Clarity Fuel Cell: Powertrain placement

Clarity Fuel Cell: Powertrain placement Kenichiro Kimura, Chief Engineer and powertrain assistant large project leader (A-LPL) of the Clarity Fuel Cell

Kenichiro Kimura,
Chief Engineer and powertrain assistant large project leader (A-LPL) of the Clarity Fuel Cell

Comparison of powertrain sizes

Clarity Fuel Cell powertrain

Clarity Fuel Cell powertrain

3.5-liter V6 gasoline engine

3.5-liter V6 gasoline engine

Tackling the noise paradox: greater quietness increases sensitivity to noise

Kenji Uchibori, Chief Engineer and fuel cell design project leader (PL) of the Clarity Fuel Cell

Kenji Uchibori,
Chief Engineer and fuel cell design project leader (PL) of the Clarity Fuel Cell

Electric turbo air compressor

Electric turbo air compressor

The newly developed coaxial two-stage air compressor delivers higher air pressure and flowrate in a more compact size. It employs air bearings, using compressed air to lift the rotors from their bearings, and can spin at up to 100,000 rotations per minute.


A perplexing requirement for near-silent performance

  While Kimura was grappling with the powertrain's excessive size, Chief Engineer Kenji Uchibori was focused on improving the powertrain's noise performance.
  Uchibori, who joined Kimura in powertrain development, decided to change the design of the air compressor, the part that delivers air to the fuel cell stack, from the conventional rotary-screw type to a new electric turbo type.
"The air compressor is an important component that can influence the fuel cell stack's generation capacity," says Uchibori. "We weren’t sure if we could reach the performance required from the new FCV simply by improving the existing compressor’s design. So we tested different types of compressors from various angles and determined that an electric turbocharger type would do well at satisfying all of the requirements."

  Uchibori got to work on developing a compressor for the new FCV. But he soon ran into an unexpected problem.

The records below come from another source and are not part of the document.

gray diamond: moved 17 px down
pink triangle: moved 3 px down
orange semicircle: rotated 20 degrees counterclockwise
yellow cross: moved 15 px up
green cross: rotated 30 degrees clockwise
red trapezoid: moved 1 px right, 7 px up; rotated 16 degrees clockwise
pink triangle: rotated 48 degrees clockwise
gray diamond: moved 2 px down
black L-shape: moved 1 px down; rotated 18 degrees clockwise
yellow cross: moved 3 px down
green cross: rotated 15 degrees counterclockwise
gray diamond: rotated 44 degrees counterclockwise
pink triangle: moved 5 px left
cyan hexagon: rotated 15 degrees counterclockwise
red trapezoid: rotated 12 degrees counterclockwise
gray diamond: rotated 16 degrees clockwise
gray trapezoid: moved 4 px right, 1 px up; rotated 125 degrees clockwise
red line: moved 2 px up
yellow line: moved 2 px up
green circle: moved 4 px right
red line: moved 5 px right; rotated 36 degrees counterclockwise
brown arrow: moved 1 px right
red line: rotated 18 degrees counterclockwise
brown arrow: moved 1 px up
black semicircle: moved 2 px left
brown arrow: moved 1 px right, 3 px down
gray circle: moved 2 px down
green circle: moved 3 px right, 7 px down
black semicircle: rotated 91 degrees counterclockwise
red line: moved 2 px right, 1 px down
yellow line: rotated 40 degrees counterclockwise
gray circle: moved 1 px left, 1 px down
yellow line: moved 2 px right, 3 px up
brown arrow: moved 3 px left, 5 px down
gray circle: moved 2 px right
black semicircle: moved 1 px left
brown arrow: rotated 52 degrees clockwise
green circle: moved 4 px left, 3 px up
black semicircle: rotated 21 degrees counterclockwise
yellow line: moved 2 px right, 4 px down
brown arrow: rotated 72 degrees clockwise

"They said it was too noisy."

  That can't be, Uchibori thought, questioning his own hearing ability. Structurally speaking, the electric turbocharger type is quieter than the conventional rotary-screw type. Skeptical, Uchibori dug a little further and discovered an important phenomenon.
"FCVs are quiet to begin with, but the Honda team had taken that quietness to the next level with the new FCV. That made even the smallest sounds coming from electric turbo air compressor stand out," he explains.
Any quieter and the compressor would practically be silent. Is such a thing possible? Feeling unsure of himself, Uchibori consulted the manufacturing partners with whom Honda was working on development.
"We had trouble seeing eye to eye at first. Turbochargers are typically used when the engine is running, so noise when idling is rarely a problem. The level of quietness we were hoping to achieve, therefore, was an order of magnitude beyond what common knowledge of turbochargers could provide. From their perspective, they didn’t have a clue about what could be done."

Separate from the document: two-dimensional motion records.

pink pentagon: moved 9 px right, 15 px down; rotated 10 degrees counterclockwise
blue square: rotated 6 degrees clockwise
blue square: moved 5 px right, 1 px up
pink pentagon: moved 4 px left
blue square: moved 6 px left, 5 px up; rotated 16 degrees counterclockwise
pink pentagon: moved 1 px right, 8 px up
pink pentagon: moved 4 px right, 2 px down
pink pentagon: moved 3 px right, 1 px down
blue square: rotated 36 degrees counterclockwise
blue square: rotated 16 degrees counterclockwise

  Uchibori relentlessly continued to explore and test out various solutions. He also sought input from turbocharger experts in the company. The manufacturing partners eventually came around to Uchibori's persistent enthusiasm, lending some momentum to the development effort. The end result, an innovative coaxial two-stage compressor, is not only quieter but also led to a smaller fuel cell stack, smaller body apertures and, by extension, improved aerodynamic performance.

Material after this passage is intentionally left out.